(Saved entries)

----

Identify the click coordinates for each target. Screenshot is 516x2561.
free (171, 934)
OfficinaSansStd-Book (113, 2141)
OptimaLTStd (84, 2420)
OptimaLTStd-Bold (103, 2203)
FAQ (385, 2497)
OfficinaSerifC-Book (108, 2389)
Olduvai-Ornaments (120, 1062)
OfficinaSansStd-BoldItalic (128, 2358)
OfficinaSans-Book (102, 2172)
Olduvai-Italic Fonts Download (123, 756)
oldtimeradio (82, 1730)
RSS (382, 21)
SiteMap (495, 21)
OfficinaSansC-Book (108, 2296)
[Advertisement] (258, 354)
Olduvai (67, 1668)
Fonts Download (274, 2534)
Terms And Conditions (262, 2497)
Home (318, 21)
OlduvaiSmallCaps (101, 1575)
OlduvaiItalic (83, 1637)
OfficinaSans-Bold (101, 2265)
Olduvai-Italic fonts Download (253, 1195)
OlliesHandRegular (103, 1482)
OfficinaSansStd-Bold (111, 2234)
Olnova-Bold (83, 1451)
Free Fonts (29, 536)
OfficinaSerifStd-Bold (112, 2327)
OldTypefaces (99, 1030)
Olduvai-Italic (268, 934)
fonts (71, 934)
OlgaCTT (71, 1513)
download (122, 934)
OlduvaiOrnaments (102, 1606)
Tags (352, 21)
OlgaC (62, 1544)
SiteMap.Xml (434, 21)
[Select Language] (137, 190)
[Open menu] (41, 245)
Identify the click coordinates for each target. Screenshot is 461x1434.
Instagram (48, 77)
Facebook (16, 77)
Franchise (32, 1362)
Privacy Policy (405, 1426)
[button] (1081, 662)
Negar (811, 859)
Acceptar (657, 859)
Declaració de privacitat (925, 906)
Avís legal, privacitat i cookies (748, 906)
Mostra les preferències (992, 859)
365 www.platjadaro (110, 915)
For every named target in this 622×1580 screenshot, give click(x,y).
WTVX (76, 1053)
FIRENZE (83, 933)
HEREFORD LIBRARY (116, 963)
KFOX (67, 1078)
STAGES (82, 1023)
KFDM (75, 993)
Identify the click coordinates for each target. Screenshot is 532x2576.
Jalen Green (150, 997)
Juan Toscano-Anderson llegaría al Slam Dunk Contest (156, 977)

----

From the records above, pull out each line that has "Identify".

- **ANSWER BOX**:
Identify the click coordinates for each target. Screenshot is 516x2561.
Identify the click coordinates for each target. Screenshot is 461x1434.
Identify the click coordinates for each target. Screenshot is 532x2576.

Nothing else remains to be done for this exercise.